Data compression

Data compression mk Tue, 06/21/2011 - 07:36

A distinctive feature of column stores is to apply aggressive data compression. However, compression is often a two-edged sword, where movement of large data files over relative slow networks, disk access or memory interconnects is compensated for by applying CPU cycles. The effectiveness of which strongly depends on the mapping from database schema into data structures,  their high maintenance cost, the relational algorithms,  the system architecture, and the data distribution. The compression ratios cited  depends on the input size, which is commonly assumed to be in CSV format, the data distribution, and the database storage footprint, with or without auxiliary data structures like indices.

MonetDB applies different compression techniques automatically at many levels.
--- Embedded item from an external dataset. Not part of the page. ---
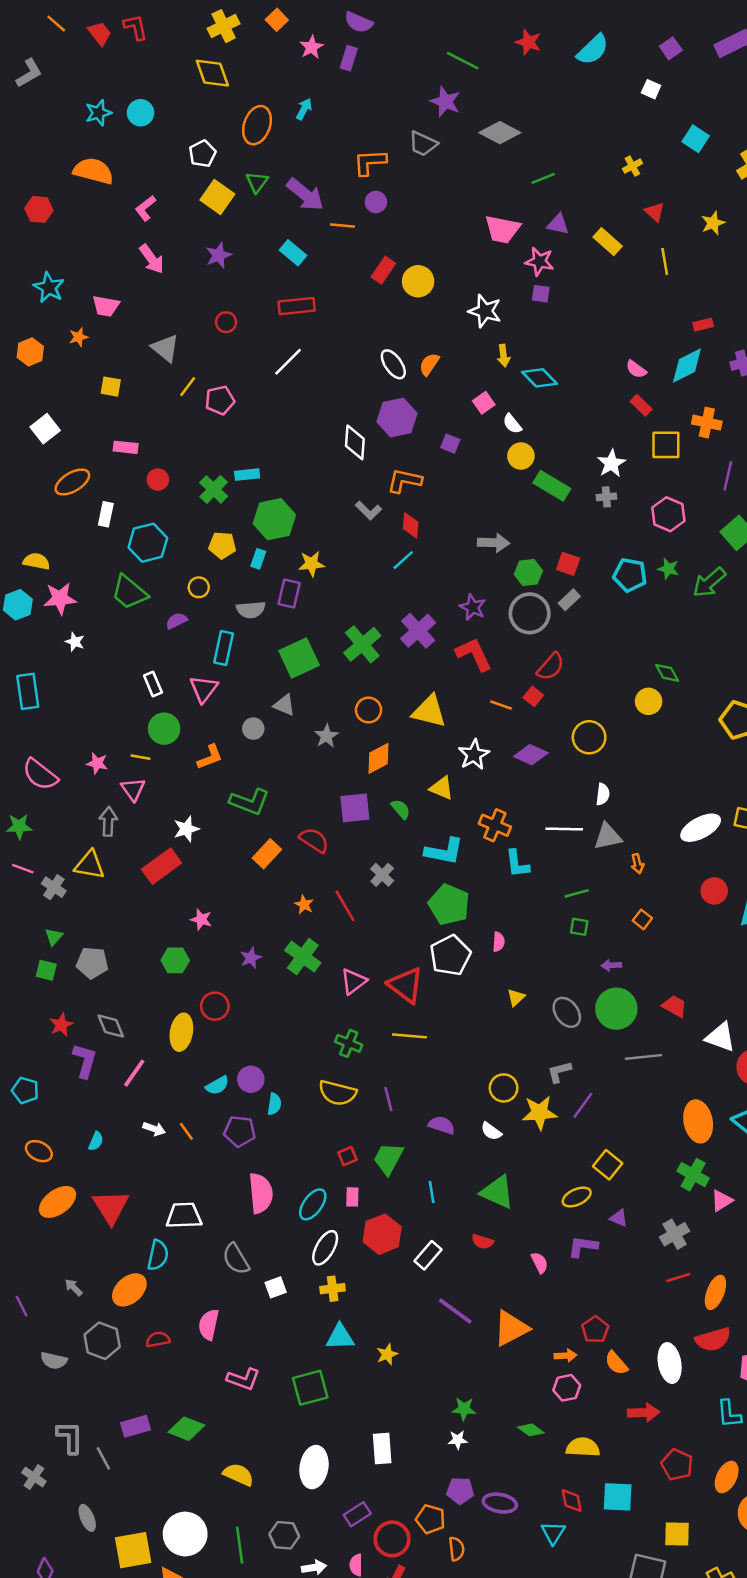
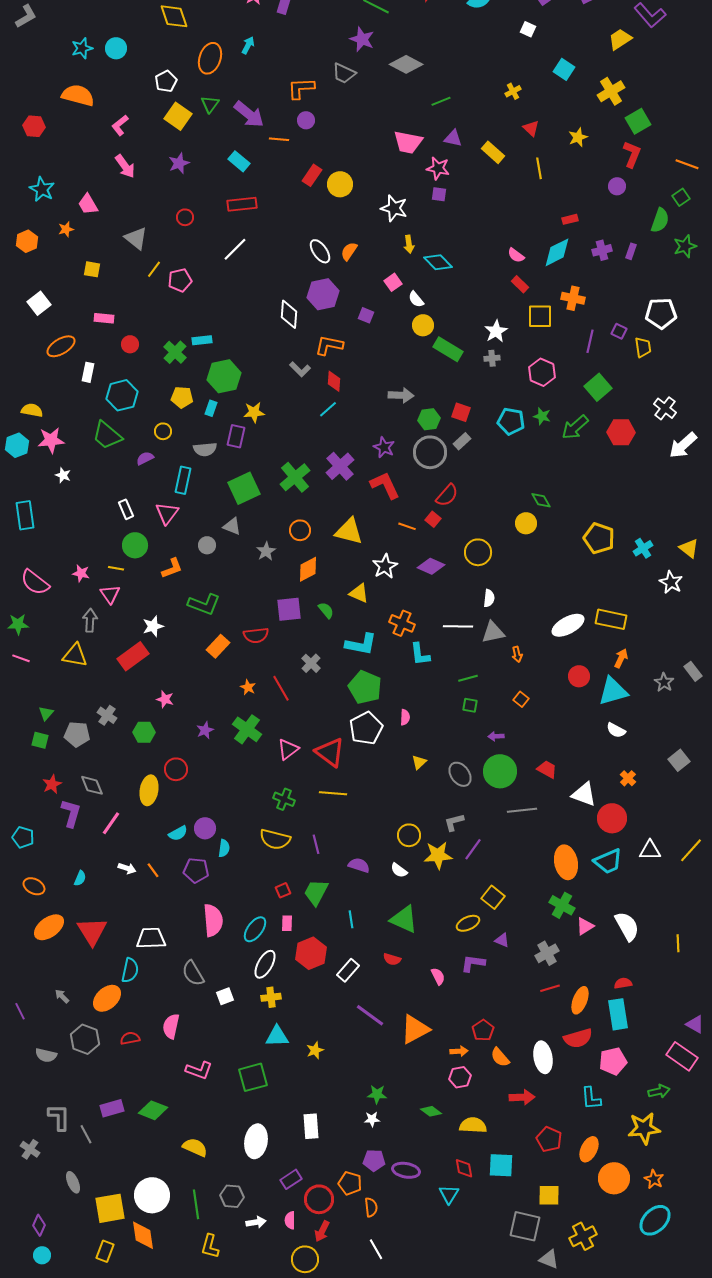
pink trapezoid: (106, 306) -> (88, 204), turned 50
red semicircle: (314, 840) -> (256, 635), turned 140
gray cross: (54, 887) -> (107, 715), moved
The column store representation is highly optimized, where the basic storage structure is a dense array, i.e. without holes to accommodate future insertions or overhead caused by the data structure itself (e.g. B-trees). This dense representation allows for direct mapping of the database files into memory. The storage width ranges from 1 (byte) to 8 bytes (doubles).  NULL values are part of the domain space, which avoids auxiliary bit masks at the expensive of 'loosing' a single value from the domain.

All strings are stored using dictionary encoding. This significantly reduces their storage space, but with larger dictionaries the maintenance cost may become expensive. Therefore for really large dictionary tables, MonetDB resort to non-compressed string representation. The references into the dictionary table occupy anywhere from 1 to 8 bytes, depending on the number of elements.

During query evaluation, a dense range of results is represented by a column view. This is a small footprint representation of the result set. It avoids both copying the result and storing it in its private column structure.